Les prions sont de drôles d’oiseaux. Contrairement aux autres agents infectieux, bactéries ou virus, ce sont de simples protéines, dénuées de matériel génétique. Elles trouvent pourtant le moyen de se propager et de provoquer des maladies neurodégénératives incurables comme la maladie de Creutzfeldt-Jakob, encore très mal comprise par les scientifiques.
Un pas important vient d’être franchi dans la recherche sur le sujet. Pour la première fois, un prion humain a été synthétisé en laboratoire, grâce aux travaux d’une équipe de l’université Case Western Reserve (Ohio), publiés récemment dans Nature Communications. Les prions ainsi produits se sont avérés pathogènes chez la souris, de sorte que la communauté dispose désormais d’un modèle effectif pour essayer de dévoiler les mystères du prion.
Une avancée importante
"C’est un tournant décisif", se félicite le Pr Jiri Safar, neuropathologiste à CWR et auteur sénior de l’étude, dans un communiqué de l’université. "Jusqu’à présent, notre compréhension des prions dans le cerveau était très limitée. Générer des prions humains synthétiques dans un tube à essai va nous permettre d’accéder à une bien meilleure compréhension de la structure des prions et de leur réplication."

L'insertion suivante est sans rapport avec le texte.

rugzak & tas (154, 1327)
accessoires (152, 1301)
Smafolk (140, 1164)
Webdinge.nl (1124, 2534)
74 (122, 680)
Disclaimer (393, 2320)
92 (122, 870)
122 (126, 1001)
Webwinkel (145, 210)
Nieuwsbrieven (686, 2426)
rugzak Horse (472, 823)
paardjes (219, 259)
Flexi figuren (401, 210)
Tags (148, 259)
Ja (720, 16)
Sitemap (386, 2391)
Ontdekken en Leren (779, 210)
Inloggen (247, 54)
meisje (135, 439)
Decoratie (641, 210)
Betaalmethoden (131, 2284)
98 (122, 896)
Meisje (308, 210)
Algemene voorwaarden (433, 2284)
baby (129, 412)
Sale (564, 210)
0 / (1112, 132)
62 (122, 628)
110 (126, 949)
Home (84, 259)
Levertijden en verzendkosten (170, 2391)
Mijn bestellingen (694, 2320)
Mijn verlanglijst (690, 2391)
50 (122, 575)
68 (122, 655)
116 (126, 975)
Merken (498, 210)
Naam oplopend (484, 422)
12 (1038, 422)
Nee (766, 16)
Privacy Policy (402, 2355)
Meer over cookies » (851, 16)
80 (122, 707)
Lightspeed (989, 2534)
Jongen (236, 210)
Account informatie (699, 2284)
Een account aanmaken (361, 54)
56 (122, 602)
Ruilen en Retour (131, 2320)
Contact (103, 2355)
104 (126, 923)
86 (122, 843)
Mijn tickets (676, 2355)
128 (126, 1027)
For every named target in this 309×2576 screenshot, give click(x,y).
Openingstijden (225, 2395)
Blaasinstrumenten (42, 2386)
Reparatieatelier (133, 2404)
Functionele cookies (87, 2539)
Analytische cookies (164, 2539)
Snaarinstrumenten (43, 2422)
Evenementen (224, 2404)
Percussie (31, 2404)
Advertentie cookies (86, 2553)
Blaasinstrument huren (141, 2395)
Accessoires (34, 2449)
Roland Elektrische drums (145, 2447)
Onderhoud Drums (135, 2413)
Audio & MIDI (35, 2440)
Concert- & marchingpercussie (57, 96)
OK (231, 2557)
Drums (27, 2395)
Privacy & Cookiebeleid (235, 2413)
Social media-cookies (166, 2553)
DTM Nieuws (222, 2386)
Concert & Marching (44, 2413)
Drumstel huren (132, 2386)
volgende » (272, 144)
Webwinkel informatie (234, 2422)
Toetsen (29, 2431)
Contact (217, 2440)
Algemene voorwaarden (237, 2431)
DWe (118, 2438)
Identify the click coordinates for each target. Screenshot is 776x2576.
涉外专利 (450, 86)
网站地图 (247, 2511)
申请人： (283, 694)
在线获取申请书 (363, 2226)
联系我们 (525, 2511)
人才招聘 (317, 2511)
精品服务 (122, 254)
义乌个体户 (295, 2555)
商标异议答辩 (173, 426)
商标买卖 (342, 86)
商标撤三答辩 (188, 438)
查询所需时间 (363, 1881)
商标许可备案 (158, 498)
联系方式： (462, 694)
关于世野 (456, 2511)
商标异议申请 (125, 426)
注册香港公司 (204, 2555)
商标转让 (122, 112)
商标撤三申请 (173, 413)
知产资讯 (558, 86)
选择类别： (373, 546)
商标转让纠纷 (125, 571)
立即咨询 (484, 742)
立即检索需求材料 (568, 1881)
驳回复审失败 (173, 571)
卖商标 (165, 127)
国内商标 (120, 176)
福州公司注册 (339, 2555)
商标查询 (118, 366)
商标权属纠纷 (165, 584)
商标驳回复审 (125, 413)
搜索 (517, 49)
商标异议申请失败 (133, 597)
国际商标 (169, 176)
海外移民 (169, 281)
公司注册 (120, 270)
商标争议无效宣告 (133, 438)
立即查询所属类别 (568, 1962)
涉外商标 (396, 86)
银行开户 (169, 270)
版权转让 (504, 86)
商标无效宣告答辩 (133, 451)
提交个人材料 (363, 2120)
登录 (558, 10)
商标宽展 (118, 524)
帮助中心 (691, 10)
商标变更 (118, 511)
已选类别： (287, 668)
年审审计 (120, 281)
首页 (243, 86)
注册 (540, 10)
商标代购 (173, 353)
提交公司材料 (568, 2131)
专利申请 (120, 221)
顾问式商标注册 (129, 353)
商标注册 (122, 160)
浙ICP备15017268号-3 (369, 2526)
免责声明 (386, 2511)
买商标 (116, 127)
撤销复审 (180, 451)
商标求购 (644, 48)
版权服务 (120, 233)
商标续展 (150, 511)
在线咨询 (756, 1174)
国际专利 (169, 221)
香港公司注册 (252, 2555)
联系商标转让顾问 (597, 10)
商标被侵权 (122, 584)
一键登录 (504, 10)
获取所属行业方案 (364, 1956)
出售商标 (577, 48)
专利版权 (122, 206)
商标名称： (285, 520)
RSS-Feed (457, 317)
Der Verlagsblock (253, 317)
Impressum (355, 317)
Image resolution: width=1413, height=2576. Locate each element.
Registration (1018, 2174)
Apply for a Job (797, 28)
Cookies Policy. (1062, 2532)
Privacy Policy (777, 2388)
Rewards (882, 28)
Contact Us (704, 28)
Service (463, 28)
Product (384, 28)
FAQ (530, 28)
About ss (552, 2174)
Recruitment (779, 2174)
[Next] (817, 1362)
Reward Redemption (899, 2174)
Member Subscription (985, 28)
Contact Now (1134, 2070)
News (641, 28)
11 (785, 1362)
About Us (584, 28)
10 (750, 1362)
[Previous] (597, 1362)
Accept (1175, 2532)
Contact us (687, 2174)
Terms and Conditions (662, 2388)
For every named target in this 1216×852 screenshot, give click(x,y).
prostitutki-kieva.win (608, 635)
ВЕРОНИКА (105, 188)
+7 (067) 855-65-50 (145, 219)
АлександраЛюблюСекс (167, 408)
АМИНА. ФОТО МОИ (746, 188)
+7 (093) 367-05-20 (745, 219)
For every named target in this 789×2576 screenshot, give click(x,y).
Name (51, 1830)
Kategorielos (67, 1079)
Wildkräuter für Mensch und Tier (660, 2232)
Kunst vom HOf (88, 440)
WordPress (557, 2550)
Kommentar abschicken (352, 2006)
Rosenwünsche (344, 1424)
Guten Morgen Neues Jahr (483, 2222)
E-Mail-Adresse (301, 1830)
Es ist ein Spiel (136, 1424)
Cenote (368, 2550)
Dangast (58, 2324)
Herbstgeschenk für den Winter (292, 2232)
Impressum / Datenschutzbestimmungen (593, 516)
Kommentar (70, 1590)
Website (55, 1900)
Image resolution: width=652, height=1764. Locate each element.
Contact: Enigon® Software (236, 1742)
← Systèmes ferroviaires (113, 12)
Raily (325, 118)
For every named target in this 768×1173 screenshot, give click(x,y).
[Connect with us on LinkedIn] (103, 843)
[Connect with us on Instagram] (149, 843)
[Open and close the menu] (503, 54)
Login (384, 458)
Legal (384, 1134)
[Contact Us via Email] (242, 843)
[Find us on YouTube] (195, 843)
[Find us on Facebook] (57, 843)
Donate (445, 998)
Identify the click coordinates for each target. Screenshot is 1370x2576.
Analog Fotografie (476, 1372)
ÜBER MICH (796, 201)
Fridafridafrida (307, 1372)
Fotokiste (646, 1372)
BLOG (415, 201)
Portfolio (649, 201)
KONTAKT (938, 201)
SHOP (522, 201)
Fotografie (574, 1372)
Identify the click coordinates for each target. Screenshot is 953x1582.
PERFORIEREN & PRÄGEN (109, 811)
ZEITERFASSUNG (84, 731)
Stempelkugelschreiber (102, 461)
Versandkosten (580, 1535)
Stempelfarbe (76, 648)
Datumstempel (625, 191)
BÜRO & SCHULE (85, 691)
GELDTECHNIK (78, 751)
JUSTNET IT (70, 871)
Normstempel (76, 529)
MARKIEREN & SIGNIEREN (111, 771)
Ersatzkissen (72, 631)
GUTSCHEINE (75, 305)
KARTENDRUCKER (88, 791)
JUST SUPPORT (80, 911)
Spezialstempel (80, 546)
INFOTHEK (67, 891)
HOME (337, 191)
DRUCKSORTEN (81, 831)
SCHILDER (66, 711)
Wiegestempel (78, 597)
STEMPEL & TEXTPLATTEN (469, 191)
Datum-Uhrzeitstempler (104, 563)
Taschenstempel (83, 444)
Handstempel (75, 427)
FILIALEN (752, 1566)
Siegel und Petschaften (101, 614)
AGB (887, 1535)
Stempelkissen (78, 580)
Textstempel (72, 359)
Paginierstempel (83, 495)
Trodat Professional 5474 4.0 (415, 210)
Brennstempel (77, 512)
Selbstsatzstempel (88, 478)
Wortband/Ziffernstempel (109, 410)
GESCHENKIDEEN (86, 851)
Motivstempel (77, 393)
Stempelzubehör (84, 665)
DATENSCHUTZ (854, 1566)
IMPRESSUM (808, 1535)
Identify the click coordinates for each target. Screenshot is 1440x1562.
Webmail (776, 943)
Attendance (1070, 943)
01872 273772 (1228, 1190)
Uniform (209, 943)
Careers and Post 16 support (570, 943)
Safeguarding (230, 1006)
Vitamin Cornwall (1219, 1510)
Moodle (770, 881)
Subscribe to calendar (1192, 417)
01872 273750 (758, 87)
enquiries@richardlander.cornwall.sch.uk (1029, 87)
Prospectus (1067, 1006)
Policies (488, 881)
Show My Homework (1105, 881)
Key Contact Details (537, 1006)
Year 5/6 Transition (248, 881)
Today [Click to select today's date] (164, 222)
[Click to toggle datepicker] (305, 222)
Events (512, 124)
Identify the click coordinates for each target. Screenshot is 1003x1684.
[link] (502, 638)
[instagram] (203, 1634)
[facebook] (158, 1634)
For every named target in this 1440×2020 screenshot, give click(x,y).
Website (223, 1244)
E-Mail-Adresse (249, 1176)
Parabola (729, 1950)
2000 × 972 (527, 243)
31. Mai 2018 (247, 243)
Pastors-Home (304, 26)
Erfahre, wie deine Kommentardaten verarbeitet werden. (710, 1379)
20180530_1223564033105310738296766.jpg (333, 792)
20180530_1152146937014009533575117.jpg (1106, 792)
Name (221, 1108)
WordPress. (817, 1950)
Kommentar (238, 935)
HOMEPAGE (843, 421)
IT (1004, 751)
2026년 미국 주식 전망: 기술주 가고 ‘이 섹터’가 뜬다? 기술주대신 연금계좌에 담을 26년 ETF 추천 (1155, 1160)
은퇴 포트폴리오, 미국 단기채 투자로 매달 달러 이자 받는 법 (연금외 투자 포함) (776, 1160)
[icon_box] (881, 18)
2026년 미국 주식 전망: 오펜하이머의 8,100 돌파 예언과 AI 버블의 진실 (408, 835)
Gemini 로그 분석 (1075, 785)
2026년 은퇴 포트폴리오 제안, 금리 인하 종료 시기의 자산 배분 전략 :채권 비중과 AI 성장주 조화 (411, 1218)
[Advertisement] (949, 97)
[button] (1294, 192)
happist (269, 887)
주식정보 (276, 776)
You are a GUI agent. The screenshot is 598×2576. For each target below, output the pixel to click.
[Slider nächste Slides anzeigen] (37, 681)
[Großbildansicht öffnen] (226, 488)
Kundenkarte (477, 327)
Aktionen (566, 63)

Pour parvenir à leurs fins, les chercheurs ont modifié une bactérie E. coli (la star des paillasses) afin d’y intégrer le gène codant pour le prion humain. Mais pour que le prion possède un réel pouvoir pathogène, il a aussi fallu ajouter un autre gène, codant pour un cofacteur (Ganglioside GM1) dont le rôle semble essentiel. Une cible potentielle pour de futurs traitements capables d’inhiber la réplication des prions.
Une centaine de cas par an
La nature mystérieuse des prions tient en bonne part à leur mode de réplication. La protéine prion est présente dans le cerveau de tous les mammifères, sous une forme non nocive (PrPC, pour "cellular prion protein"). Sous sa forme pathogène, la protéine prion se propage de proche en proche et finit par s’accumuler, formant des plaques toxiques à la surface des neurones. S’ensuit une dégénérescence lente mais incurable, finalement létale.
Le rôle des prions dans la maladie de Creutzfeldt-Jakob est établi, bien que le mécanisme causal soit encore mal compris. Rare, la maladie continue d’apparaître de façon sporadique, sans qu’on sache bien comment, avec une centaine de cas par an dénombrés en France. Certains chercheurs pensent même qu’Alzheimer et Parkinson sont des maladies à prions, du fait d’une transmission éventuelle via des instruments chirurgicaux souillés. Autant dire que les chercheurs ont du pain sur la planche.